A veces al amanecer, cuando no sabemos con certeza si estamos dormidos o despiertos, o a la hora del crepúsculo, cuando las sombras nos hace dudar de nuestros sentidos, adivinamos invisibles presencias, susurros, aleteos, risas contenidas y hasta puede rozar nuestra mejilla algo que no podemos definir. Son los Ángeles, vienen, van, escuchando nuestros secretos y susurrándonos melodías. Ahora, si tal vez los perdiste en el apuro por vivir, solamente hace falta que los convoques.

Para esa convocatoria te invito - ahora que estás en mi web - a leer el poema de Olga Orozco "Conversación con el ángel", las "Elegías de Duino" y "El huerto de los olivos " de Rainer M. Rilke y otro bello texto de autor desconocido. Y también te sugiero te dejes acompañar por uno de esos encantadores llamadores de Ángeles, tan parecidos a los cencerros. Pero no te olvides que a los Ángeles hay que saber escucharlos y siempre darles una mano, además de no soltarte de la de ellos.

Isabel Monzón

El ángel - Cuento de Hans Christian Andersen

En la película “Código de honor”, el personaje que encarna Vanesa Redgrave le relata a Jack Nicholson este cuento cuando habla de su nieta asesinada y violada por un abusador de menores.

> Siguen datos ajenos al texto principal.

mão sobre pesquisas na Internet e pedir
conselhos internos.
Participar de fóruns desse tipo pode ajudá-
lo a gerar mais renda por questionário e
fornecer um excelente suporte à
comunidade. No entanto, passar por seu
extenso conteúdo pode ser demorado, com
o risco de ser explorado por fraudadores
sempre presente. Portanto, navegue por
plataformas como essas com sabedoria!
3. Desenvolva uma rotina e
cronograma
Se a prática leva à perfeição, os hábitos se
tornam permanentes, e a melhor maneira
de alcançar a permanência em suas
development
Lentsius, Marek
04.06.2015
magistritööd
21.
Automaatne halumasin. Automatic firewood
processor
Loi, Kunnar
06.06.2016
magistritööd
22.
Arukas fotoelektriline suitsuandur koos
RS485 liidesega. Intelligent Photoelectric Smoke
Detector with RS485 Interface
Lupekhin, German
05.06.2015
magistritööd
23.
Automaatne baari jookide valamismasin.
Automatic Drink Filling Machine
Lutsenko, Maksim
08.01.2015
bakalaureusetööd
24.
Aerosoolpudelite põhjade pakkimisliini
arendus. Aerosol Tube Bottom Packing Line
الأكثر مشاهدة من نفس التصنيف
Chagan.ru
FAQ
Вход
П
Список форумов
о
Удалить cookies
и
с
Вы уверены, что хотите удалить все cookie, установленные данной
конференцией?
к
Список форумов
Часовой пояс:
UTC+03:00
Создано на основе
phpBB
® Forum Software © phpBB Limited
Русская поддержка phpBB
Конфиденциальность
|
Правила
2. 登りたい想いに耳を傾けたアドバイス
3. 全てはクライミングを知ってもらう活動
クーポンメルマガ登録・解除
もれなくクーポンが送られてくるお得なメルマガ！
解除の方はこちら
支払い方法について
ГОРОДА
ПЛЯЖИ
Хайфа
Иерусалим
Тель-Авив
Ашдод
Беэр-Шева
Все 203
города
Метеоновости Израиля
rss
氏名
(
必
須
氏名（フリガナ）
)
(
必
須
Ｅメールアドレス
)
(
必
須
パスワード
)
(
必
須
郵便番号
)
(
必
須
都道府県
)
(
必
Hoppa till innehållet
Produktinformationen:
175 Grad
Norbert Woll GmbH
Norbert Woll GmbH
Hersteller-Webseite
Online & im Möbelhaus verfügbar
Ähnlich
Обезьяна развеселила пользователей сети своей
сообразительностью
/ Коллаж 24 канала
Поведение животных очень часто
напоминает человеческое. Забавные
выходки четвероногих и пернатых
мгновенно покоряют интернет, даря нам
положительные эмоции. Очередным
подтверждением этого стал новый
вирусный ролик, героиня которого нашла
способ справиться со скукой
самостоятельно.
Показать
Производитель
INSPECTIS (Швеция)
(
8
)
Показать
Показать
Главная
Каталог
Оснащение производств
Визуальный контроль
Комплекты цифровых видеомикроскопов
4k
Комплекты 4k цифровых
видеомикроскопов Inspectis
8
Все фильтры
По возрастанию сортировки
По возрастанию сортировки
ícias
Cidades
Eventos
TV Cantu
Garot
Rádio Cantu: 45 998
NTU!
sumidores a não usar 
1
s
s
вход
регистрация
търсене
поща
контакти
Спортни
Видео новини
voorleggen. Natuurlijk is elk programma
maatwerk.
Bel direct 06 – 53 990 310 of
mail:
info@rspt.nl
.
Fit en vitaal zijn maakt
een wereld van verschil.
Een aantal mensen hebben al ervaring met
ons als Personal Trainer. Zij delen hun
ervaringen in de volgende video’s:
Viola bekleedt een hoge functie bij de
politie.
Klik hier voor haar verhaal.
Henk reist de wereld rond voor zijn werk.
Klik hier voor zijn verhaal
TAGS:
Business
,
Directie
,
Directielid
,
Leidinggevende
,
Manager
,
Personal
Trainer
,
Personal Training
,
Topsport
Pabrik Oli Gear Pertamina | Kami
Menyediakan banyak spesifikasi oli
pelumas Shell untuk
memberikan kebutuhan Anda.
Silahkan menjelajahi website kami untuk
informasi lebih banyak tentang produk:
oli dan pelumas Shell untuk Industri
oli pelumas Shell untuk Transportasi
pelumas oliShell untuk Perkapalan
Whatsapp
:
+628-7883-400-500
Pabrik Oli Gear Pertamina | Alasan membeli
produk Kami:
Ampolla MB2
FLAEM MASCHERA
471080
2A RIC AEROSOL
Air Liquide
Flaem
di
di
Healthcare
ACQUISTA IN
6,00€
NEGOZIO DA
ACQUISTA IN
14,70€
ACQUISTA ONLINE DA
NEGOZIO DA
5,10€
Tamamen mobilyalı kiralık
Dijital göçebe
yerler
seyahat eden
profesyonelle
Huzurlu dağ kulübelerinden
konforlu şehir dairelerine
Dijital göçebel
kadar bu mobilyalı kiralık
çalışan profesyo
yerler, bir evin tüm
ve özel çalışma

Cada vez que muere un niño bueno, baja del cielo un ángel de Dios Nuestro Señor, toma en brazos el cuerpecito muerto y, extendiendo sus grandes alas blancas, emprende el vuelo por encima de todos los lugares que el pequeñuelo amó, recogiendo a la vez un ramo de flores para ofrecerlas a Dios, con objeto de que luzcan allá arriba más hermosas aún que en el suelo. Nuestro Señor se aprieta contra el corazón todas aquellas flores, pero a la que más le gusta le da un beso, con lo cual ella adquiere voz y puede ya cantar en el coro de los bienaventurados.

He aquí lo que contaba un ángel de Dios Nuestro Señor mientras se llevaba al cielo a un niño muerto; y el niño lo escuchaba como en sueños. Volaron por encima de los diferentes lugares donde el pequeño había jugado, y pasaron por jardines de flores espléndidas.

-¿Cuál nos llevaremos para plantarla en el cielo? -preguntó el ángel.

Crecía allí un magnífico y esbelto rosal, pero una mano perversa había tronchado el tronco, por lo que todas las ramas, cuajadas de grandes capullos semiabiertos, colgaban secas en todas direcciones.

-¡Pobre rosal! -exclamó el niño-. Llévatelo; junto a Dios florecerá.

Y el ángel lo cogió, dando un beso al niño por sus palabras; y el pequeñuelo entreabrió los ojos.

Recogieron luego muchas flores magníficas, pero también humildes ranúnculos y violetas silvestres.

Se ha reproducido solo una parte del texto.